*** Opening of EXTRACTED DATA ***

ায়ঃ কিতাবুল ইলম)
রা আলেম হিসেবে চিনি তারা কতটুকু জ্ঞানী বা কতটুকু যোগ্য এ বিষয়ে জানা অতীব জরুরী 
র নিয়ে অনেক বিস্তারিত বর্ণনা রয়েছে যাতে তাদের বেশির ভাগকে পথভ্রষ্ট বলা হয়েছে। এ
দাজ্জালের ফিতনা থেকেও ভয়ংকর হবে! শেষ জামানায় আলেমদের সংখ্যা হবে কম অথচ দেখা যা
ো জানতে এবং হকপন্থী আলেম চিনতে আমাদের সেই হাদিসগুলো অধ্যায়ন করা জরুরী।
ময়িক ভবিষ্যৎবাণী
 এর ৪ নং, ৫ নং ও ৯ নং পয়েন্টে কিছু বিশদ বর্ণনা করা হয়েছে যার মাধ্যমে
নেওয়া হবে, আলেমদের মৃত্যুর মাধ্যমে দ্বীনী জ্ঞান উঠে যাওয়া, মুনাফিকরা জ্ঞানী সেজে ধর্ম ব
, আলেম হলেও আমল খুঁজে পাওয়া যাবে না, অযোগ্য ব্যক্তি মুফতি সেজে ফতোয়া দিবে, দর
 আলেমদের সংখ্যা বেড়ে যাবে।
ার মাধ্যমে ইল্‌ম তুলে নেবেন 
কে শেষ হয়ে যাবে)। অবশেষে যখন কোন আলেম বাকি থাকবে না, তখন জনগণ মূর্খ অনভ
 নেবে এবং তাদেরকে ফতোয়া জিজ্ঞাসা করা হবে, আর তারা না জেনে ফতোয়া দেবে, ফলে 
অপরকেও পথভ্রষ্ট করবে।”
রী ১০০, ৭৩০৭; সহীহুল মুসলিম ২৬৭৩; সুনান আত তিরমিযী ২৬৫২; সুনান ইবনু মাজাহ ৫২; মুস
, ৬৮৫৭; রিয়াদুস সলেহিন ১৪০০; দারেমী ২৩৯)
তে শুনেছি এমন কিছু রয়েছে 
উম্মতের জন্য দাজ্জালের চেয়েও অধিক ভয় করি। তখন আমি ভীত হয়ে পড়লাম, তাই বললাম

*** Close of EXTRACTED DATA ***

→ TRY IT: Transcribe word for word the lines from the one holding "রী ১০০, ৭৩০৭;" to the last line of the listing above, inclusive.

→ EXERCISE SOLUTION:
রী ১০০, ৭৩০৭; সহীহুল মুসলিম ২৬৭৩; সুনান আত তিরমিযী ২৬৫২; সুনান ইবনু মাজাহ ৫২; মুস
, ৬৮৫৭; রিয়াদুস সলেহিন ১৪০০; দারেমী ২৩৯)
তে শুনেছি এমন কিছু রয়েছে 
উম্মতের জন্য দাজ্জালের চেয়েও অধিক ভয় করি। তখন আমি ভীত হয়ে পড়লাম, তাই বললাম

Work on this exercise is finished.